Chris Rock's brilliant stand-up routine includes some riffs on the ubiquitous television drug commercials that "keep naming symptoms till they get one" that the viewer has.
Even if the ads don't mention what it is the medicine is supposed to do: "You see a lady on a horse or a man in a tub, and they just keep naming symptoms: 'Are you depressed?' 'Are you lonely?' 'Do your teeth hurt?'" Even "'Do you go to bed at night and wake up in the morning?' They got that one!" he adds. "I got that. I'm sick.

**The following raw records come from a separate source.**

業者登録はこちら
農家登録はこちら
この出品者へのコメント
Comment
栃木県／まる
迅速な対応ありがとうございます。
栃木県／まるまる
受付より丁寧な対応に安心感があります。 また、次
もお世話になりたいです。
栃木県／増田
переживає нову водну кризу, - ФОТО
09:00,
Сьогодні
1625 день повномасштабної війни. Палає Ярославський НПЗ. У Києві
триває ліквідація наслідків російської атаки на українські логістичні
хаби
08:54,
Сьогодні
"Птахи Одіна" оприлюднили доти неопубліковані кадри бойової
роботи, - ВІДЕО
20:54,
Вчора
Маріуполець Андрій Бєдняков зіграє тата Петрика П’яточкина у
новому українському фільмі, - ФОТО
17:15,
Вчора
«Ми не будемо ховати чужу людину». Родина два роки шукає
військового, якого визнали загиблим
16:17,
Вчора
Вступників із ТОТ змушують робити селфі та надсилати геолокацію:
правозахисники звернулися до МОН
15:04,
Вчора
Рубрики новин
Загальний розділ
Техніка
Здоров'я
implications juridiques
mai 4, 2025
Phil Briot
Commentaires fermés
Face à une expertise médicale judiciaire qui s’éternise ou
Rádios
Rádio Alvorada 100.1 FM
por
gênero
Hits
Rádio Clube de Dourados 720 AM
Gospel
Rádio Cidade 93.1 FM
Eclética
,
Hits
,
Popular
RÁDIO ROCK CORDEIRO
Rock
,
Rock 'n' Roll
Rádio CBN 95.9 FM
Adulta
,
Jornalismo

I need that pill!"
The New York Times quotes Chris Rock as part of its review of Greg Critser's new book, Generation RX. This book examines how baby boomers and their offspring have become the most medicated generations in history, taking pills that promise to "do everything from guarding us against our excesses of drink, food and tobacco, to increasing our children's performance at school, to jump-starting our own productivity at work, to extending our very time on this mortal coil."
Critser traces the massive growth of drugs claiming to do everything to the loosening and speeding up of the regulatory processes that used to keep the big pharmaceutical companies in check.
As an onslaught of money and lobbyists has made the government increasingly willing to do the bidding of drug companies, and doctors are similarly besieged with advertising, the barriers between Big Pharma and the public have grown thin and porous.